Your shell can only redirect its own file descriptors. It can't stop any program from opening new ones.

Security-wise, unencrypted passwords are grade-A dangerous. They shouldn't ever get stored in any retrievable form, and should go directly from actual humans to system logins in as few vulnerable steps as possible.

The obvious way to tell a human apart from an intermediate program is that humans will always be found using terminals... ssh, and indeed most login systems(su, sudo), demand that an actual terminal be used to enter passwords. Pipes, files, and sockets won't do.

There's another property a process has beyond stdin/stdout/stderr, the controlling terminal. If there's a terminal in charge of a process, there's probably a logged-in human behind it that's using that terminal. They can be contacted directly via opening /dev/tty regardless of whether a program inherited any references to that terminal or not.

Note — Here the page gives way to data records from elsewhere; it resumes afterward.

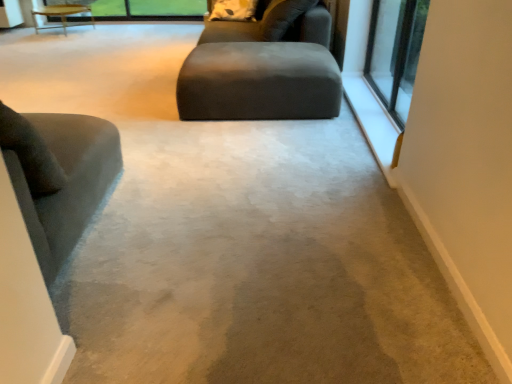 Question: Should I look upward or downward to see matte gray ottoman at center?

Choices:
 (A) down
 (B) up

Answer: (B)

Question: Is white soft pillow at upper center placed right next to velvet gray chair at left?

Choices:
 (A) yes
 (B) no

Answer: (B)

Question: Is white soft pillow at upper center outside of velvet gray chair at left?

Choices:
 (A) yes
 (B) no

Answer: (A)

Question: Can you confirm if white soft pillow at upper center is thinner than velvet gray chair at left?

Choices:
 (A) yes
 (B) no

Answer: (A)

Question: Is white soft pillow at upper center oriented towards velvet gray chair at left?

Choices:
 (A) no
 (B) yes

Answer: (B)

Question: Is white soft pillow at upper center taller than velvet gray chair at left?

Choices:
 (A) no
 (B) yes

Answer: (A)

Question: Considering the relative sizes of white soft pillow at upper center and velvet gray chair at left in the image provided, is white soft pillow at upper center shorter than velvet gray chair at left?

Choices:
 (A) yes
 (B) no

Answer: (A)

Question: Is the depth of matte gray ottoman at center greater than that of white soft pillow at upper center?

Choices:
 (A) yes
 (B) no

Answer: (B)

Question: Is matte gray ottoman at center looking in the opposite direction of white soft pillow at upper center?

Choices:
 (A) no
 (B) yes

Answer: (A)

Question: From a real-world perspective, is matte gray ottoman at center located beneath white soft pillow at upper center?

Choices:
 (A) no
 (B) yes

Answer: (B)

Question: Is matte gray ottoman at center bigger than white soft pillow at upper center?

Choices:
 (A) yes
 (B) no

Answer: (A)

Question: Is matte gray ottoman at center positioned far away from white soft pillow at upper center?

Choices:
 (A) yes
 (B) no

Answer: (A)

Question: Is matte gray ottoman at center aimed at white soft pillow at upper center?

Choices:
 (A) yes
 (B) no

Answer: (B)

Question: Is matte gray ottoman at center facing away from wooden table at upper left?

Choices:
 (A) no
 (B) yes

Answer: (A) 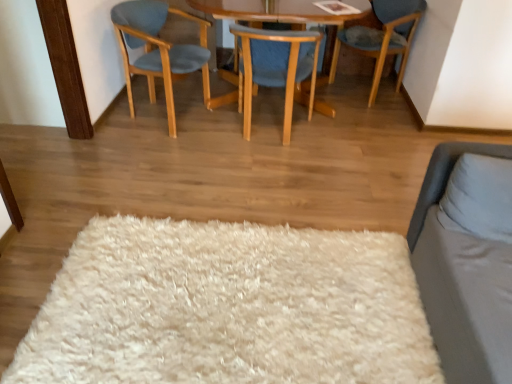 Question: Looking at their shapes, would you say white fluffy rug at center is wider or thinner than blue fabric chair at upper right, which is counted as the first chair, starting from the right?

Choices:
 (A) wide
 (B) thin

Answer: (A)

Question: Considering the positions of point (204, 228) and point (348, 44), is point (204, 228) closer or farther from the camera than point (348, 44)?

Choices:
 (A) closer
 (B) farther

Answer: (A)

Question: Which object is the closest to the wooden chair at center, which ranks as the 2th chair in right-to-left order?

Choices:
 (A) light blue fabric chair at left, which is the 3th chair from right to left
 (B) gray soft pillow at right
 (C) blue fabric chair at upper right, which is counted as the first chair, starting from the right
 (D) white fluffy rug at center

Answer: (A)

Question: Which is nearer to the gray soft pillow at right?

Choices:
 (A) light blue fabric chair at left, marked as the 1th chair in a left-to-right arrangement
 (B) wooden chair at center, marked as the second chair in a left-to-right arrangement
 (C) white fluffy rug at center
 (D) blue fabric chair at upper right, which is counted as the first chair, starting from the right

Answer: (C) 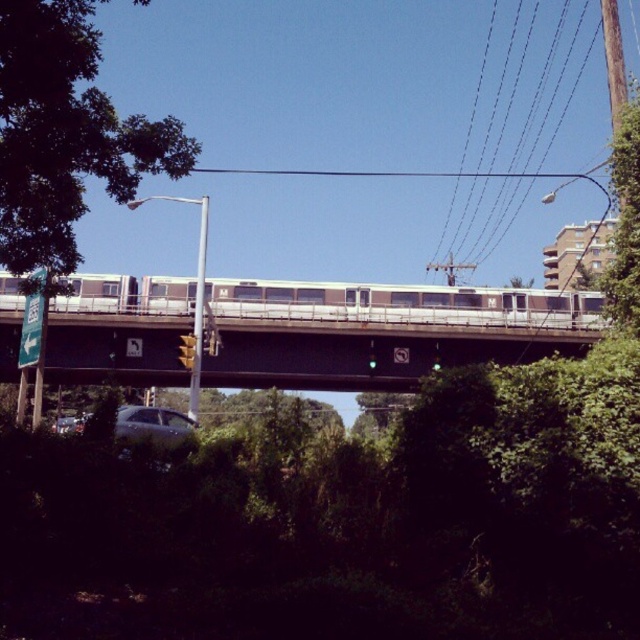 Does silver metallic train at center have a smaller size compared to satin silver sedan at lower left?

No, silver metallic train at center is not smaller than satin silver sedan at lower left.

Does silver metallic train at center have a greater height compared to satin silver sedan at lower left?

In fact, silver metallic train at center may be shorter than satin silver sedan at lower left.

Does point (378, 310) lie behind point (157, 413)?

Yes.

The width and height of the screenshot is (640, 640). I want to click on silver metallic train at center, so click(404, 304).

Does green leafy tree at upper left have a greater height compared to satin silver sedan at lower left?

Yes.

Which is more to the left, green leafy tree at upper left or satin silver sedan at lower left?

green leafy tree at upper left is more to the left.

Locate an element on the screen. The height and width of the screenshot is (640, 640). green leafy tree at upper left is located at coordinates (65, 132).

Can you confirm if green leafy tree at upper left is wider than metallic gray bridge at center?

Yes, green leafy tree at upper left is wider than metallic gray bridge at center.

Who is taller, green leafy tree at upper left or metallic gray bridge at center?

With more height is green leafy tree at upper left.

Is point (81, 112) more distant than point (369, 339)?

No, (81, 112) is closer to viewer.

The image size is (640, 640). Identify the location of green leafy tree at upper left. (x=65, y=132). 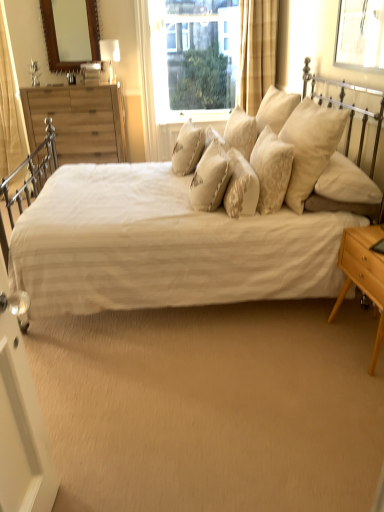 Question: Does white glossy screen door at lower left contain creamy fabric pillow at center, which is the 5th pillow from left to right?

Choices:
 (A) no
 (B) yes

Answer: (A)

Question: From the image's perspective, does white glossy screen door at lower left appear lower than creamy fabric pillow at center, which is the 5th pillow from left to right?

Choices:
 (A) no
 (B) yes

Answer: (B)

Question: Are white glossy screen door at lower left and creamy fabric pillow at center, which is the 5th pillow from left to right, located far from each other?

Choices:
 (A) no
 (B) yes

Answer: (B)

Question: Is white glossy screen door at lower left in contact with creamy fabric pillow at center, which is the 5th pillow from left to right?

Choices:
 (A) no
 (B) yes

Answer: (A)

Question: Is white glossy screen door at lower left at the right side of creamy fabric pillow at center, which is the 5th pillow from left to right?

Choices:
 (A) no
 (B) yes

Answer: (A)

Question: Do you think soft cream fabric pillows at center, positioned as the first pillow in right-to-left order, is within creamy fabric pillow at center, which ranks as the second pillow in right-to-left order, or outside of it?

Choices:
 (A) inside
 (B) outside

Answer: (B)

Question: Based on their sizes in the image, would you say soft cream fabric pillows at center, positioned as the first pillow in right-to-left order, is bigger or smaller than creamy fabric pillow at center, which is the 5th pillow from left to right?

Choices:
 (A) big
 (B) small

Answer: (A)

Question: In terms of height, does soft cream fabric pillows at center, positioned as the first pillow in right-to-left order, look taller or shorter compared to creamy fabric pillow at center, which ranks as the second pillow in right-to-left order?

Choices:
 (A) short
 (B) tall

Answer: (B)

Question: In terms of width, does soft cream fabric pillows at center, positioned as the first pillow in right-to-left order, look wider or thinner when compared to creamy fabric pillow at center, which is the 5th pillow from left to right?

Choices:
 (A) thin
 (B) wide

Answer: (B)

Question: From a real-world perspective, is matte white table lamp at upper center physically located above or below white glossy screen door at lower left?

Choices:
 (A) below
 (B) above

Answer: (B)

Question: Is point (109, 44) closer or farther from the camera than point (46, 442)?

Choices:
 (A) farther
 (B) closer

Answer: (A)

Question: Choose the correct answer: Is matte white table lamp at upper center inside white glossy screen door at lower left or outside it?

Choices:
 (A) outside
 (B) inside

Answer: (A)

Question: Considering the positions of matte white table lamp at upper center and white glossy screen door at lower left in the image, is matte white table lamp at upper center taller or shorter than white glossy screen door at lower left?

Choices:
 (A) short
 (B) tall

Answer: (A)

Question: From the image's perspective, is transparent plastic window screen at upper right positioned above or below beige textured pillow at center, which ranks as the third pillow in left-to-right order?

Choices:
 (A) below
 (B) above

Answer: (B)

Question: Considering the positions of transparent plastic window screen at upper right and beige textured pillow at center, acting as the 4th pillow starting from the right, in the image, is transparent plastic window screen at upper right taller or shorter than beige textured pillow at center, acting as the 4th pillow starting from the right,?

Choices:
 (A) tall
 (B) short

Answer: (A) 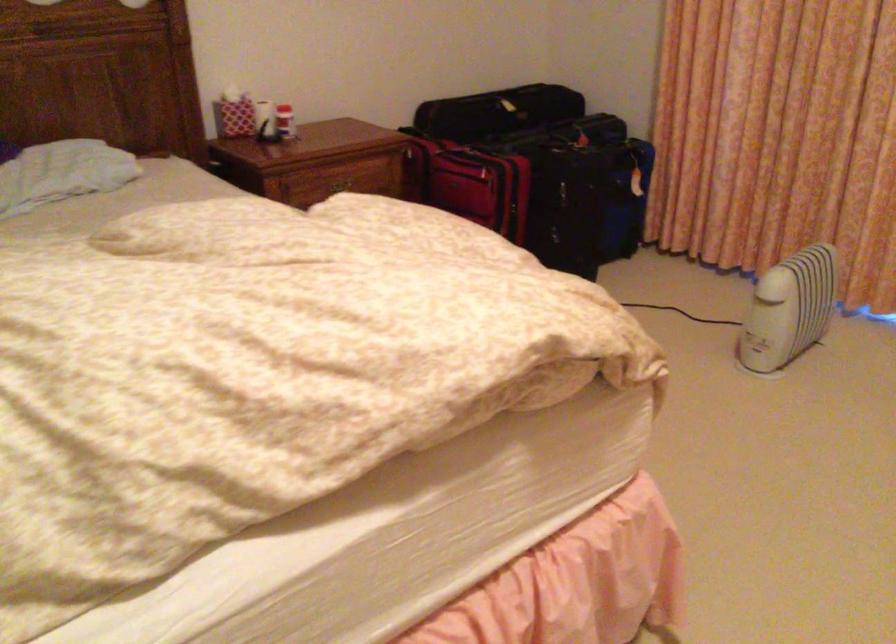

So, to guarantee that they're getting passwords from a human and not an automated password cracker or an in-between password recorder, and talking to a human and not a script -- and to let su - work even if it's crammed in the middle of a pipe chain! -- these things go directly to the terminal in charge of the process and accept nothing less.

/dev/tty knows what your terminal is without any effort on your part. Open it and it acts like you opened your proper terminal, which might be /dev/pts/3, or /dev/tty1, or any of a lot of possibilities. No. It uses a system call to see whether what it's opened is actually a terminal. You'd probably mess up some important things by playing with device files like that anyway.

The solution is to open your own virtual terminal, and use that to control your program. It's as good as any other terminal as far as ssh's concerned. The expect language does this. Otherwise this'd mean some C coding.